Barring a rare string of injuries, neither will play this season. Two fifth-year seniors, Tommy Armstrong and Ryker Fyfe, are the Nos. 1 and 2 quarterbacks, and that’s not changing.
“I’d be lying if I said this was wide open,” coach Mike Riley said Wednesday.
But observers can see emerging a quarterback battle for 2017 — and beyond — between Lee and O’Brien.
A third candidate, AJ Bush, announced on Twitter Thursday he planned to transfer.
O’Brien, who will be the No. 3 quarterback this season, threw some of the prettier passes in spring camp and a few more gems in preseason camp.
Lee looked comfortable in the offense during Saturday’s scrimmage. The strong-armed transfer from Tulane got a nice bonus from the NCAA last week: an extra year of eligibility. Lee must sit out this season, but he has two years left to play college football, thanks to a rule that allows a transfer to reclaim a year of eligibility after a previous head coach is fired and a new coach’s system is so different that a player no longer fits at his previous school.
Lee will run the scout-team offense this season.
“He’ll be as tough a challenge as they’ll get every week,” offensive coordinator Danny Langsdorf said. “It’ll be great for our defense.”
Langsdorf and Riley have not hesitated to praise Lee, a 6-foot-4 205-pounder who was a two-star recruit out of New Orleans (Louisiana) Jesuit High School. Riley likes the quickness of Lee’s release, seen by media in Saturday’s scrimmage when Lee fired a deep out pass as the receiver made a break on his route.
“He gets rid of the football just like that,” Riley said. “That ability eliminates a lot of problems.”
Lee’s composure and easy, natural manner with teammates has impressed Langsdorf.
“He looks like a veteran guy who’s played three years of college football,” Langsdorf said.
O’Brien — 6-4, 225 — has just begun his career at Nebraska. He’s eight months in.
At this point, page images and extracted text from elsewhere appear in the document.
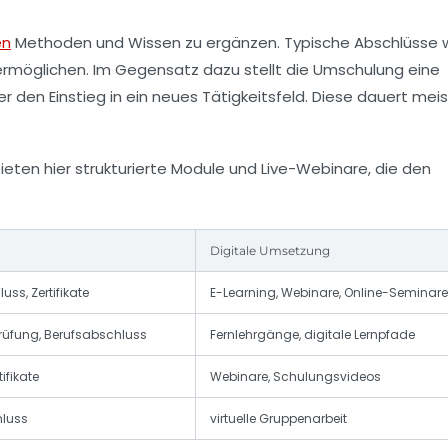
en
Methoden und Wissen zu ergänzen. Typische Abschlüsse w
 ermöglichen. Im Gegensatz dazu stellt die
Umschulung
eine
 den Einstieg in ein neues Tätigkeitsfeld. Diese dauert meis
eten hier strukturierte Module und Live-Webinare, die den
Digitale Umsetzung
uss, Zertifikate
E-Learning, Webinare, Online-Seminare
fung, Berufsabschluss
Fernlehrgänge, digitale Lernpfade
tifikate
Webinare, Schulungsvideos
hluss
virtuelle Gruppenarbeit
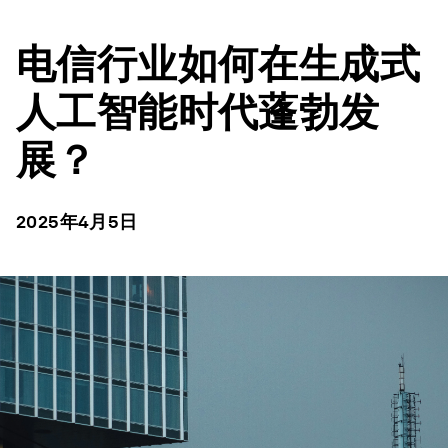
电信行业如何在生成式
人工智能时代蓬勃发
展？
2025年4月5日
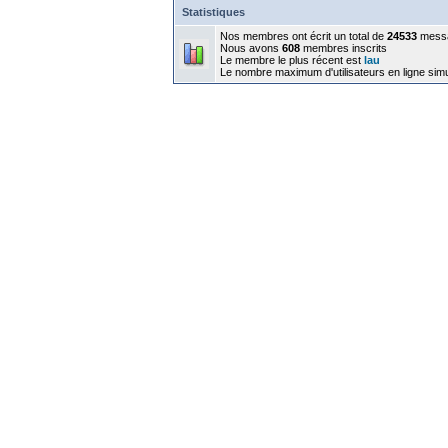
Statistiques
Nos membres ont écrit un total de
24533
mess
Nous avons
608
membres inscrits
Le membre le plus récent est
lau
Le nombre maximum d'utilisateurs en ligne sim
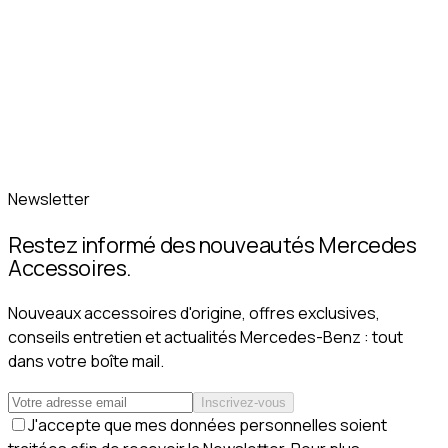
Newsletter
Restez informé des nouveautés Mercedes
Accessoires.
Nouveaux accessoires d'origine, offres exclusives,
conseils entretien et actualités Mercedes-Benz : tout
dans votre boîte mail.
Inscrivez-vous
J'accepte que mes données personnelles soient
He has moments in practice where his footwork, decision-making and delivery are on point, and, within 15 yards of the line scrimmage, O’Brien quickly finds a rhythm.
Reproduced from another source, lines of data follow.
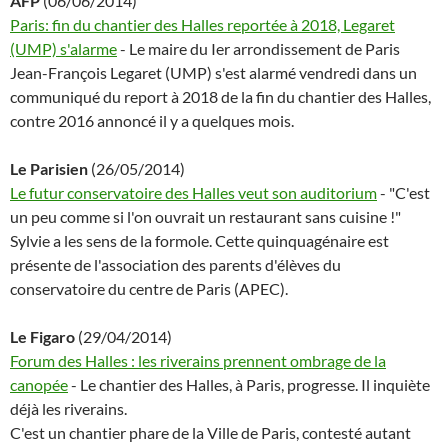
AFP
(06/06/2014)
Paris: fin du chantier des Halles reportée à 2018, Legaret
(UMP) s'alarme
- Le maire du Ier arrondissement de Paris
Jean-François Legaret (UMP) s'est alarmé vendredi dans un
communiqué du report à 2018 de la fin du chantier des Halles,
contre 2016 annoncé il y a quelques mois.
Le Parisien
(26/05/2014)
Le futur conservatoire des Halles veut son auditorium
- "C'est
un peu comme si l'on ouvrait un restaurant sans cuisine !"
Sylvie a les sens de la formole. Cette quinquagénaire est
présente de l'association des parents d'élèves du
conservatoire du centre de Paris (APEC).
Le Figaro
(29/04/2014)
Forum des Halles : les riverains prennent ombrage de la
canopée
- Le chantier des Halles, à Paris, progresse. Il inquiète
déjà les riverains.
C'est un chantier phare de la Ville de Paris, contesté autant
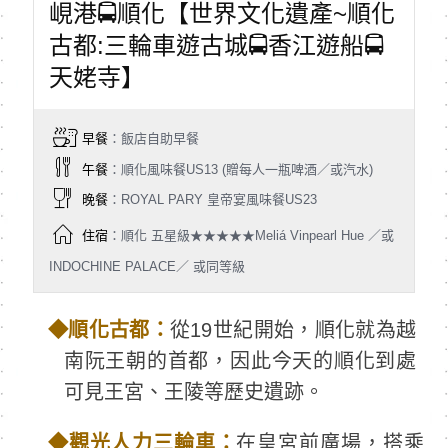
峴港🚍順化【世界文化遺產~順化
古都:三輪車遊古城🚍香江遊船🚍
天姥寺】
早餐
：飯店自助早餐
午餐
：順化風味餐US13 (贈每人一瓶啤酒／或汽水)
晚餐
：ROYAL PARY 皇帝宴風味餐US23
住宿
：順化 五星級★★★★★Meliá Vinpearl Hue ／或
INDOCHINE PALACE／ 或同等級
◆
順化古都：
從19世紀開始，順化就為越
南阮王朝的首都，因此今天的順化到處
可見王宮、王陵等歷史遺跡。
◆
觀光人力三輪車：
在皇宮前廣場，搭乘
On deeper passes, O’Brien puts more air under the ball than some of his teammates. In one drill, he overthrew a receiver and swiped at the air in frustration.
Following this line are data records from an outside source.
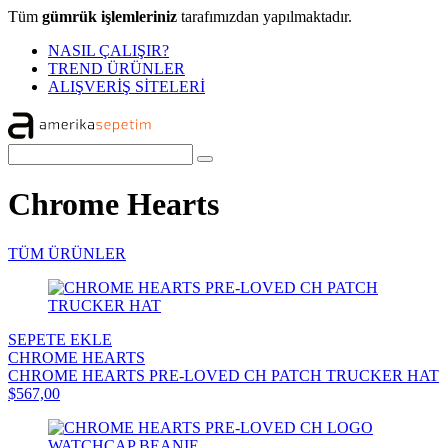
Tüm
gümrük işlemleriniz
tarafımızdan yapılmaktadır.
NASIL ÇALIŞIR?
TREND ÜRÜNLER
ALIŞVERİŞ SİTELERİ
Chrome Hearts
TÜM ÜRÜNLER
SEPETE EKLE
CHROME HEARTS
CHROME HEARTS PRE-LOVED CH PATCH TRUCKER HAT
$567,00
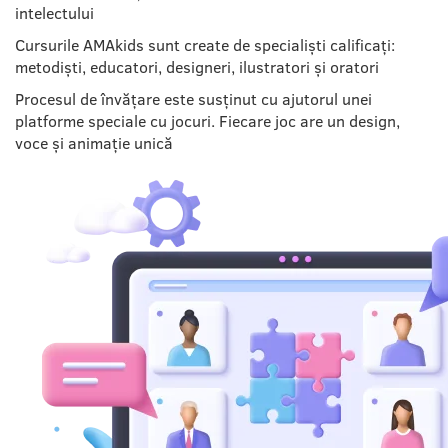
intelectului
Cursurile AMAkids sunt create de specialiști calificați:
metodiști, educatori, designeri, ilustratori și oratori
Procesul de învățare este susținut cu ajutorul unei
platforme speciale cu jocuri. Fiecare joc are un design,
voce și animație unică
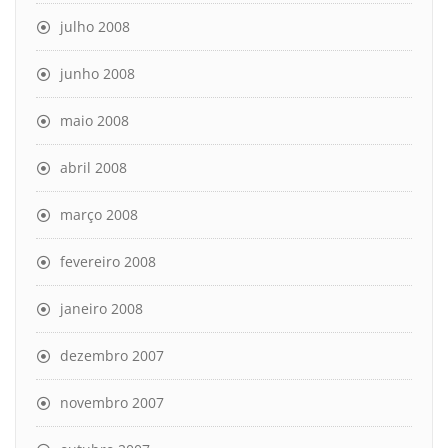
julho 2008
junho 2008
maio 2008
abril 2008
março 2008
fevereiro 2008
janeiro 2008
dezembro 2007
novembro 2007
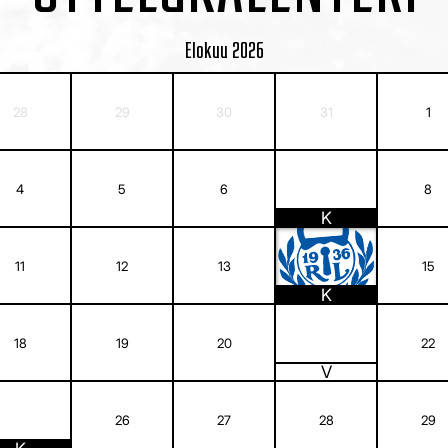
Elokuu
2026
28
29
30
31
1
7
4
5
6
8
K
14
11
12
13
15
K
21
18
19
20
22
V
25
26
27
28
29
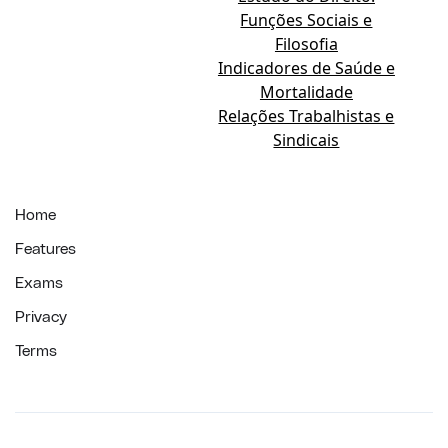
Funções Sociais e
Filosofia
Indicadores de Saúde e
Mortalidade
Relações Trabalhistas e
Sindicais
Home
Features
Exams
Privacy
Terms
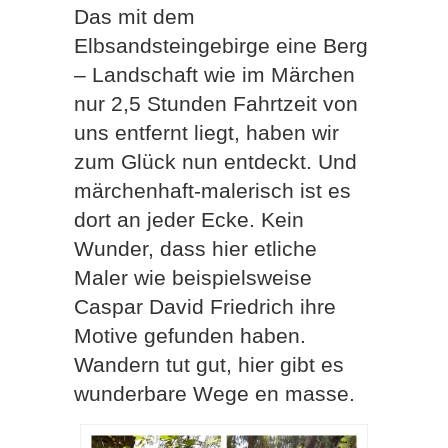
Das mit dem
Elbsandsteingebirge eine Berg
– Landschaft wie im Märchen
nur 2,5 Stunden Fahrtzeit von
uns entfernt liegt, haben wir
zum Glück nun entdeckt. Und
märchenhaft-malerisch ist es
dort an jeder Ecke. Kein
Wunder, dass hier etliche
Maler wie beispielsweise
Caspar David Friedrich ihre
Motive gefunden haben.
Wandern tut gut, hier gibt es
wunderbare Wege en masse.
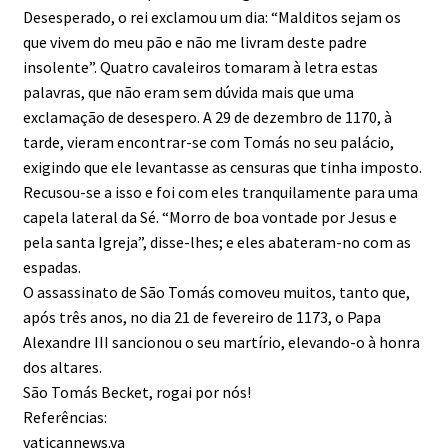
Desesperado, o rei exclamou um dia: “Malditos sejam os
que vivem do meu pão e não me livram deste padre
insolente”. Quatro cavaleiros tomaram à letra estas
palavras, que não eram sem dúvida mais que uma
exclamação de desespero. A 29 de dezembro de 1170, à
tarde, vieram encontrar-se com Tomás no seu palácio,
exigindo que ele levantasse as censuras que tinha imposto.
Recusou-se a isso e foi com eles tranquilamente para uma
capela lateral da Sé. “Morro de boa vontade por Jesus e
pela santa Igreja”, disse-lhes; e eles abateram-no com as
espadas.
O assassinato de São Tomás comoveu muitos, tanto que,
após três anos, no dia 21 de fevereiro de 1173, o Papa
Alexandre III sancionou o seu martírio, elevando-o à honra
dos altares.
São Tomás Becket, rogai por nós!
Referências:
vaticannews.va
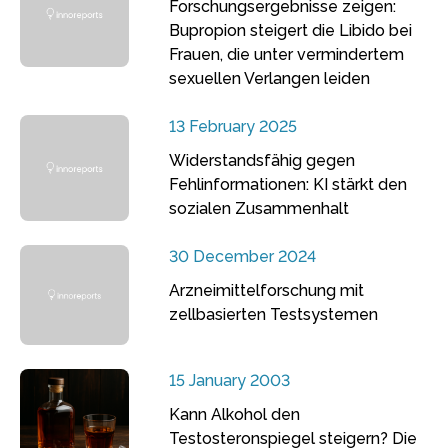
Forschungsergebnisse zeigen:
Bupropion steigert die Libido bei
Frauen, die unter vermindertem
sexuellen Verlangen leiden
13 February 2025
Widerstandsfähig gegen
Fehlinformationen: KI stärkt den
sozialen Zusammenhalt
30 December 2024
Arzneimittelforschung mit
zellbasierten Testsystemen
15 January 2003
Kann Alkohol den
Testosteronspiegel steigern? Die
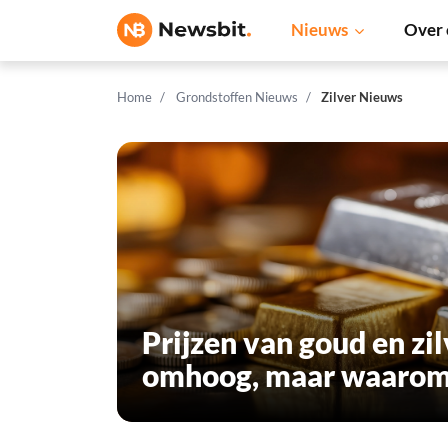
Nieuws
Over 
Home
Grondstoffen Nieuws
Zilver Nieuws
Prijzen van goud en zi
omhoog, maar waarom 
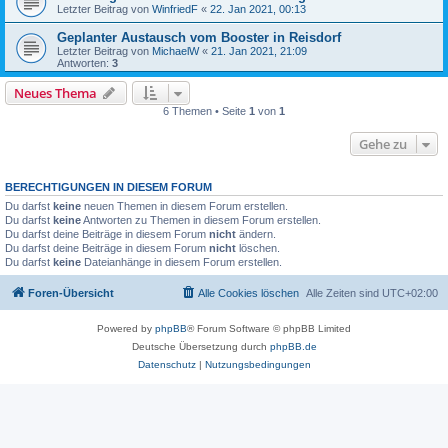
Letzter Beitrag von
WinfriedF
«
22. Jan 2021, 00:13
Geplanter Austausch vom Booster in Reisdorf
Letzter Beitrag von
MichaelW
«
21. Jan 2021, 21:09
Antworten:
3
Neues Thema
6 Themen • Seite
1
von
1
Gehe zu
BERECHTIGUNGEN IN DIESEM FORUM
Du darfst
keine
neuen Themen in diesem Forum erstellen.
Du darfst
keine
Antworten zu Themen in diesem Forum erstellen.
Du darfst deine Beiträge in diesem Forum
nicht
ändern.
Du darfst deine Beiträge in diesem Forum
nicht
löschen.
Du darfst
keine
Dateianhänge in diesem Forum erstellen.
Foren-Übersicht
Alle Cookies löschen
Alle Zeiten sind
UTC+02:00
Powered by
phpBB
® Forum Software © phpBB Limited
Deutsche Übersetzung durch
phpBB.de
Datenschutz
|
Nutzungsbedingungen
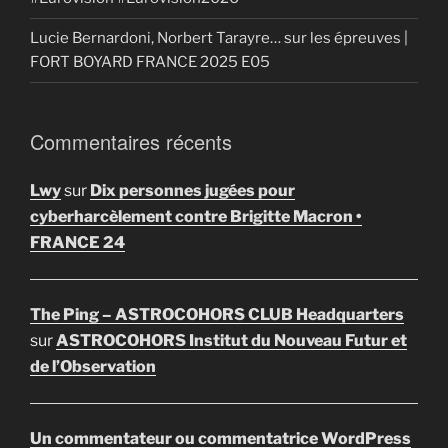
Lucie Bernardoni, Norbert Tarayre… sur les épreuves |
FORT BOYARD FRANCE 2025 E05
Commentaires récents
Lwy
sur
Dix personnes jugées pour
cyberharcèlement contre Brigitte Macron •
FRANCE 24
The Ping – ASTROCOHORS CLUB Headquarters
sur
ASTROCOHORS Institut du Nouveau Futur et
de l’Observation
Un commentateur ou commentatrice WordPress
“I think he’s trying to do it right and be detailed, but we don’t want him putting so much pressure on himself that he can’t play loose,” Langsdorf said. “He’s just got to take a deep breath and be confident in what he’s doing.”
A four-star quarterback coming out of San Juan Capistrano (California) Hills High School, O’Brien enrolled early at Nebraska and said at the time of his enrollment that he wanted to vie for immediate playing time. General fan disgruntlement over the play of Armstrong and Fyfe, O’Brien’s fit with a pro-style offense and the natural fascination with the “new guy” combined to create the possibility that O’Brien could compete for the job.
But the starting spot belongs to Armstrong, as it has since Riley’s staff arrived in late 2014. O’Brien has consistently taken snaps with the lower units.
“That process of being kind of a star, being a big recruit — and then he gets to college and everybody’s pretty good — is an eye opener,” Langsdorf said.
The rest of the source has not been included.